KJIPUKTUK (Halifax) – Bill C-7 expands Medical Assistance in Dying beyond those who are actually dying, but it only does so for persons with a disabling medical condition.

In November of last year noted scholar Catherine Frazee, a retired Ryerson disability studies professor, activist, poet and writer who now lives in the Annapolis Valley, addressed the House of Commons Standing Committee on Justice & Human Rights on Bill C-7 legislation via video.

“What is it about disability that makes this okay,” Frazee asked. “Why such breathless confidence that Bill C-7 will bring no harm to disability communities?” 

See also: Ableism and austerity behind Nova Scotia’s shortage of community living options, human rights inquiry told

The Prime Minister and his Liberal caucus, supported by the Bloc Québecois, intend to fast-track passage of Bill C-7 on Wednesday, halting any further debate.

At this time much of the opposition to Bill C-7 is centered around the Disability Filibuster website, livestreaming a near continuous line up of people opposed to the legislation. I tune in whenever I have a few minutes, and have learned a lot about the Bill and its linkages with ableism and neoliberal austerity in the last few days as a result. My deep regret is that it took me so long to wake up to what is happening.   

Watch the video, or read Catherine Frazee’s transcribed comments here.

I speak today from Mi’kma’ki, the ancestral and unceded territory of the Mi’kmaq people. I am a settler here bound by Treaties of Peace and Friendship. and mindful that we are all of us Treaty People. 

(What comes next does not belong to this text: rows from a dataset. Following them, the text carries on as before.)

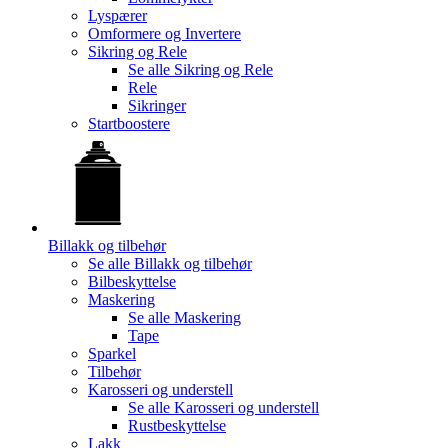
Lyspærer
Omformere og Invertere
Sikring og Rele
Se alle
Sikring og Rele
Rele
Sikringer
Startboostere
Billakk og tilbehør
Se alle
Billakk og tilbehør
Bilbeskyttelse
Maskering
Se alle
Maskering
Tape
Sparkel
Tilbehør
Karosseri og understell
Se alle
Karosseri og understell
Rustbeskyttelse
Lakk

Madam Chair, I am sorry for any discomfort that my words may trigger but with so little time I must speak frankly and without reserve. 

Bill C-7 begs the question, why us? Why only us? Why only people whose bodies are altered or painful or in decline? Why not everyone who lives outside the margins of a decent life, everyone who resorts to an overdose, a high bridge, a shotgun carried out into the woods? Why not everyone who decides that their quality of life is in the ditch? 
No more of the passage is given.